[[ EXTRACTED DATA, beginning ]]

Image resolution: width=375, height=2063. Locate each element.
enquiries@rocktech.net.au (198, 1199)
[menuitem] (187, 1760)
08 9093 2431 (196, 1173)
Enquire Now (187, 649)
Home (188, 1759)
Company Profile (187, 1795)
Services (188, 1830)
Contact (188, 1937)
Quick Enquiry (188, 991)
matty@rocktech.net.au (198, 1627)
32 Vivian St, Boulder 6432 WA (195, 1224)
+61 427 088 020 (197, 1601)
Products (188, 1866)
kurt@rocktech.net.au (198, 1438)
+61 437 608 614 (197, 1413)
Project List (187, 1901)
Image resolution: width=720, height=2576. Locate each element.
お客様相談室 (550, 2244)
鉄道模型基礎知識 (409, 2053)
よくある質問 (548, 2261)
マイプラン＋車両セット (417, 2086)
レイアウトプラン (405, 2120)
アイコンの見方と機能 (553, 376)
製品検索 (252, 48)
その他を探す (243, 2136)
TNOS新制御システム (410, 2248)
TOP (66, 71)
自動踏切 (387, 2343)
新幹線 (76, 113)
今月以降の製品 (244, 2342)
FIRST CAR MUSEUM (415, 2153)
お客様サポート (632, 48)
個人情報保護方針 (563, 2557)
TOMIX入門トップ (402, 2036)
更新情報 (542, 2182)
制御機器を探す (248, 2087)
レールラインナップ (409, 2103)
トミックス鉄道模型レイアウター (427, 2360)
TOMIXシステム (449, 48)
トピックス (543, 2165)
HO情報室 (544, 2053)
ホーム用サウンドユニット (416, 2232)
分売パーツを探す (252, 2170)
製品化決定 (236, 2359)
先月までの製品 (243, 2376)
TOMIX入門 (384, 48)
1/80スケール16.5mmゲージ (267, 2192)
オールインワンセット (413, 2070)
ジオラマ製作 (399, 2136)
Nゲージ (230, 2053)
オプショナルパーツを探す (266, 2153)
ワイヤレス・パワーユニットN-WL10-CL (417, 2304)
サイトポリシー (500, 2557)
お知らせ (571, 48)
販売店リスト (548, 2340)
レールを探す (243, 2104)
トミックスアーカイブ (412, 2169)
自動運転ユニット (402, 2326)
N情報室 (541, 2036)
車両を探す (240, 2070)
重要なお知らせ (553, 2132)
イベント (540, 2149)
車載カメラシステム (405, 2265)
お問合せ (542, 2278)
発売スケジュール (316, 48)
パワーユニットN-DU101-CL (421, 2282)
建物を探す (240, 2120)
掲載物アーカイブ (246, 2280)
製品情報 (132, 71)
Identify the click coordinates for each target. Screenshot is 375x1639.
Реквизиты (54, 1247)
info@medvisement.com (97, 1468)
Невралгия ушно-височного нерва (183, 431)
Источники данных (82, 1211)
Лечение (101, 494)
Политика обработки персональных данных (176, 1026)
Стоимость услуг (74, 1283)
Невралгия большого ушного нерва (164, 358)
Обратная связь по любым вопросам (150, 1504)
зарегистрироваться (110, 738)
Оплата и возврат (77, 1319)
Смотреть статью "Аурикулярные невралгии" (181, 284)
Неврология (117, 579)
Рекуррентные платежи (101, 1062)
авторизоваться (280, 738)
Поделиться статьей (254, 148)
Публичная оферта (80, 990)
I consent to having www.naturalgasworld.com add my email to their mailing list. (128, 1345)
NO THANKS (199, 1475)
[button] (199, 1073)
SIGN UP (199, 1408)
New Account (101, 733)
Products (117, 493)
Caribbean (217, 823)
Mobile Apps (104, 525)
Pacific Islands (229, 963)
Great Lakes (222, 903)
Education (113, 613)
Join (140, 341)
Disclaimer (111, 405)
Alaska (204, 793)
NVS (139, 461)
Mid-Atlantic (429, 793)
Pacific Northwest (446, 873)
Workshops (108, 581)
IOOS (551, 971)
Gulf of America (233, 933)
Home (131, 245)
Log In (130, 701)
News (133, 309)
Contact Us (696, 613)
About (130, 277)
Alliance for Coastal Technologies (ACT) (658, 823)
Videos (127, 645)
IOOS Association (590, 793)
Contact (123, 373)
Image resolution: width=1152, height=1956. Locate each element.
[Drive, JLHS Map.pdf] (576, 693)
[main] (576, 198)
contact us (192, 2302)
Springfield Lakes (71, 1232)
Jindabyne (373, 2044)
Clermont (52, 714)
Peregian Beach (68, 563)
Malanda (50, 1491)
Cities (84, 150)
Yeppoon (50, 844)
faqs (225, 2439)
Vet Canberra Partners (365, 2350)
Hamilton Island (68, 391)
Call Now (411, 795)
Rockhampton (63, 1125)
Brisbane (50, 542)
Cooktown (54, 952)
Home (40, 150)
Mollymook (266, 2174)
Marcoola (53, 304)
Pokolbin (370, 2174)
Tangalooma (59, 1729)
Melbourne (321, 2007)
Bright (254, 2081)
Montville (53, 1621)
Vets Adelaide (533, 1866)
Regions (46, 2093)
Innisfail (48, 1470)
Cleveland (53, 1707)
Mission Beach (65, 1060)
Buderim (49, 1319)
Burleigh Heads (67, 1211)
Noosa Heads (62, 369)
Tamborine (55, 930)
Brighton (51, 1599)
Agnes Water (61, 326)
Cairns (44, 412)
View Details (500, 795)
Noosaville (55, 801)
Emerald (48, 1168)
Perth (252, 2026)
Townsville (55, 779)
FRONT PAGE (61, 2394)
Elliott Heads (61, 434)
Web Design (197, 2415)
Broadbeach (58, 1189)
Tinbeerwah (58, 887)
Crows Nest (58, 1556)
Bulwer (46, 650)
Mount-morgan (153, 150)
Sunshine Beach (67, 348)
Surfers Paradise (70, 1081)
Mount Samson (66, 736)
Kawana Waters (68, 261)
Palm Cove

[[ EXTRACTED DATA, end ]]

**YOUR OBJECTIVE**
Having read the records above, reproduce each one exactly.

**TASK SOLUTION**
Image resolution: width=375, height=2063. Locate each element.
enquiries@rocktech.net.au (198, 1199)
[menuitem] (187, 1760)
08 9093 2431 (196, 1173)
Enquire Now (187, 649)
Home (188, 1759)
Company Profile (187, 1795)
Services (188, 1830)
Contact (188, 1937)
Quick Enquiry (188, 991)
matty@rocktech.net.au (198, 1627)
32 Vivian St, Boulder 6432 WA (195, 1224)
+61 427 088 020 (197, 1601)
Products (188, 1866)
kurt@rocktech.net.au (198, 1438)
+61 437 608 614 (197, 1413)
Project List (187, 1901)
Image resolution: width=720, height=2576. Locate each element.
お客様相談室 (550, 2244)
鉄道模型基礎知識 (409, 2053)
よくある質問 (548, 2261)
マイプラン＋車両セット (417, 2086)
レイアウトプラン (405, 2120)
アイコンの見方と機能 (553, 376)
製品検索 (252, 48)
その他を探す (243, 2136)
TNOS新制御システム (410, 2248)
TOP (66, 71)
自動踏切 (387, 2343)
新幹線 (76, 113)
今月以降の製品 (244, 2342)
FIRST CAR MUSEUM (415, 2153)
お客様サポート (632, 48)
個人情報保護方針 (563, 2557)
TOMIX入門トップ (402, 2036)
更新情報 (542, 2182)
制御機器を探す (248, 2087)
レールラインナップ (409, 2103)
トミックス鉄道模型レイアウター (427, 2360)
TOMIXシステム (449, 48)
トピックス (543, 2165)
HO情報室 (544, 2053)
ホーム用サウンドユニット (416, 2232)
分売パーツを探す (252, 2170)
製品化決定 (236, 2359)
先月までの製品 (243, 2376)
TOMIX入門 (384, 48)
1/80スケール16.5mmゲージ (267, 2192)
オールインワンセット (413, 2070)
ジオラマ製作 (399, 2136)
Nゲージ (230, 2053)
オプショナルパーツを探す (266, 2153)
ワイヤレス・パワーユニットN-WL10-CL (417, 2304)
サイトポリシー (500, 2557)
お知らせ (571, 48)
販売店リスト (548, 2340)
レールを探す (243, 2104)
トミックスアーカイブ (412, 2169)
自動運転ユニット (402, 2326)
N情報室 (541, 2036)
車両を探す (240, 2070)
重要なお知らせ (553, 2132)
イベント (540, 2149)
車載カメラシステム (405, 2265)
お問合せ (542, 2278)
発売スケジュール (316, 48)
パワーユニットN-DU101-CL (421, 2282)
建物を探す (240, 2120)
掲載物アーカイブ (246, 2280)
製品情報 (132, 71)
Identify the click coordinates for each target. Screenshot is 375x1639.
Реквизиты (54, 1247)
info@medvisement.com (97, 1468)
Невралгия ушно-височного нерва (183, 431)
Источники данных (82, 1211)
Лечение (101, 494)
Политика обработки персональных данных (176, 1026)
Стоимость услуг (74, 1283)
Невралгия большого ушного нерва (164, 358)
Обратная связь по любым вопросам (150, 1504)
зарегистрироваться (110, 738)
Оплата и возврат (77, 1319)
Смотреть статью "Аурикулярные невралгии" (181, 284)
Неврология (117, 579)
Рекуррентные платежи (101, 1062)
авторизоваться (280, 738)
Поделиться статьей (254, 148)
Публичная оферта (80, 990)
I consent to having www.naturalgasworld.com add my email to their mailing list. (128, 1345)
NO THANKS (199, 1475)
[button] (199, 1073)
SIGN UP (199, 1408)
New Account (101, 733)
Products (117, 493)
Caribbean (217, 823)
Mobile Apps (104, 525)
Pacific Islands (229, 963)
Great Lakes (222, 903)
Education (113, 613)
Join (140, 341)
Disclaimer (111, 405)
Alaska (204, 793)
NVS (139, 461)
Mid-Atlantic (429, 793)
Pacific Northwest (446, 873)
Workshops (108, 581)
IOOS (551, 971)
Gulf of America (233, 933)
Home (131, 245)
Log In (130, 701)
News (133, 309)
Contact Us (696, 613)
About (130, 277)
Alliance for Coastal Technologies (ACT) (658, 823)
Videos (127, 645)
IOOS Association (590, 793)
Contact (123, 373)
Image resolution: width=1152, height=1956. Locate each element.
[Drive, JLHS Map.pdf] (576, 693)
[main] (576, 198)
contact us (192, 2302)
Springfield Lakes (71, 1232)
Jindabyne (373, 2044)
Clermont (52, 714)
Peregian Beach (68, 563)
Malanda (50, 1491)
Cities (84, 150)
Yeppoon (50, 844)
faqs (225, 2439)
Vet Canberra Partners (365, 2350)
Hamilton Island (68, 391)
Call Now (411, 795)
Rockhampton (63, 1125)
Brisbane (50, 542)
Cooktown (54, 952)
Home (40, 150)
Mollymook (266, 2174)
Marcoola (53, 304)
Pokolbin (370, 2174)
Tangalooma (59, 1729)
Melbourne (321, 2007)
Bright (254, 2081)
Montville (53, 1621)
Vets Adelaide (533, 1866)
Regions (46, 2093)
Innisfail (48, 1470)
Cleveland (53, 1707)
Mission Beach (65, 1060)
Buderim (49, 1319)
Burleigh Heads (67, 1211)
Noosa Heads (62, 369)
Tamborine (55, 930)
Brighton (51, 1599)
Agnes Water (61, 326)
Cairns (44, 412)
View Details (500, 795)
Noosaville (55, 801)
Emerald (48, 1168)
Perth (252, 2026)
Townsville (55, 779)
FRONT PAGE (61, 2394)
Elliott Heads (61, 434)
Web Design (197, 2415)
Broadbeach (58, 1189)
Tinbeerwah (58, 887)
Crows Nest (58, 1556)
Bulwer (46, 650)
Mount-morgan (153, 150)
Sunshine Beach (67, 348)
Surfers Paradise (70, 1081)
Mount Samson (66, 736)
Kawana Waters (68, 261)
Palm Cove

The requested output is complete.